At home, I dressed in my usual go-anywhere outfit: black slacks, white linen blouse, linen jacket and T-strap sandals. I thought the trattoria Morandi might be a good place to have the conversation I had in mind. Good wine, some Carciofi alla Romana, and a bowl of pasta would be good comfort food and casual.
As I wandered home, walking east on 20th Street, I wondered if the Englishman liked fried artichokes. I also wondered who would pay for dinner. I had invited him to drinks and he invited me to dinner. I would probably do my New York City hosting thing and try to pay.

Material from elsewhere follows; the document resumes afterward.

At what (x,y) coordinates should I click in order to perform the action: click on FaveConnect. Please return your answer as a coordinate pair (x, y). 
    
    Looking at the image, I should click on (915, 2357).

After Andrew and I broke up, I started to read Amis’ books but just couldn’t find a concentrated interest until I read his memoir Experience. Besides being a social history of the period of his life, it was enticing literary gossip.
I had read several of his father’s novels and essays and could clearly see how the father and son differed in literary style. I also found a copy of a novel his wife, Isabel Fonseca, wrote, titled Attachment. In the story she was plaintive about her husband’s drinking. I remembered how the marriage of Kingsley Amis to Elizabeth Jane Howard had failed due to Kingsley’s drinking. Habits seem to get passed down the generations.
I wanted to give him some feedback on his novels and perhaps address his drinking, which was visible in some of his novels. He called some of them, such as Money, “smirk” novels. Could I do this over one dinner, I wondered. It might seem a bit premature. But then he might like having an encounter with someone who cared about him.
I also looked forward to telling him that I had met his friend the late Christopher Hitchens some fifteen years ago at a New York University panel where I was in the audience. The discussion was the Middle East conflict. The year was circa 2005.
We had a lot to talk about, I thought—at least I did—and we even had some people we knew in common. Christopher was Martin’s best friend.
With the stimulus for our talk over dinner settled in my mind, I happily and a bit anxiously walked toward his hotel. It was not every day that I took up a wish and acted on it. Most probably, after our first glass of wine, we would talk about something entirely different from what I had in mind, but then I had a reservoir of questions to keep us engaged.